Mark every sensitive date as a hard block in your content calendar. Chinese public holidays, war-memorial dates, ethnic and cultural sensitivities, regional political anniversaries. These are "no post" days. Some agencies still don't do this. Fix it now, not after your version of PITTA_MASK's week.
Give your Chinese social team veto power over global timing. PITTA_MASK's parent probably scheduled the post from Tokyo. A Chinese-based social lead would have caught it in seconds. If your posts are scheduled from a global content team without mandatory Chinese-based sign-off, you are one calendar mistake away from the same outcome.
Build a Chinese-language crisis playbook with a 1-hour delete window. PITTA_MASK's fatal compounding error was leaving the post up overnight. The right response in China: delete within 1 hour, post a bilingual (Chinese-primary) statement acknowledging the sensitivity, personally signed by the China country manager. In China, silence equals guilt. Every hour you don't respond, the comment section writes the story for you.

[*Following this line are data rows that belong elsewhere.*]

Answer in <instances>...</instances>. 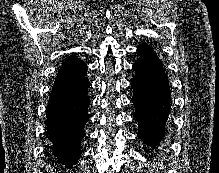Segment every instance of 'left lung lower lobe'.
I'll return each instance as SVG.
<instances>
[{
  "mask_svg": "<svg viewBox=\"0 0 219 173\" xmlns=\"http://www.w3.org/2000/svg\"><path fill=\"white\" fill-rule=\"evenodd\" d=\"M137 51L139 59L133 65L135 76L131 82L134 89V119L139 124L137 136L147 145L158 148L164 138L170 114V86L163 65L153 48L146 43Z\"/></svg>",
  "mask_w": 219,
  "mask_h": 173,
  "instance_id": "1",
  "label": "left lung lower lobe"
}]
</instances>
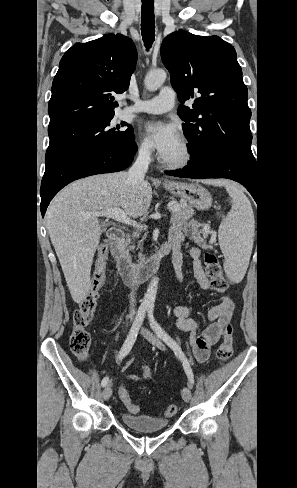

Know the Japanese/Chinese calendar difference if you're a Japanese brand. Tanabata in Japan is July 7 Gregorian. Qixi in China is the 7th day of the 7th lunar month, which moves every year. If your team can't explain the difference, they shouldn't be scheduling Chinese social content.
PITTA_MASK sold masks in China for years. Built a following. Had a working Tmall flagship. Got the Qixi date right three years running.
Then one post, one overnight silence, and one missing apology later... the e-commerce agent dropped them, Weibo muted them, and the flagship store went dark.
Your Chinese social manager probably costs you ¥15,000 a month. PITTA_MASK just showed you what happens when you don't give that person the authority to kill a post before Tokyo hits "publish."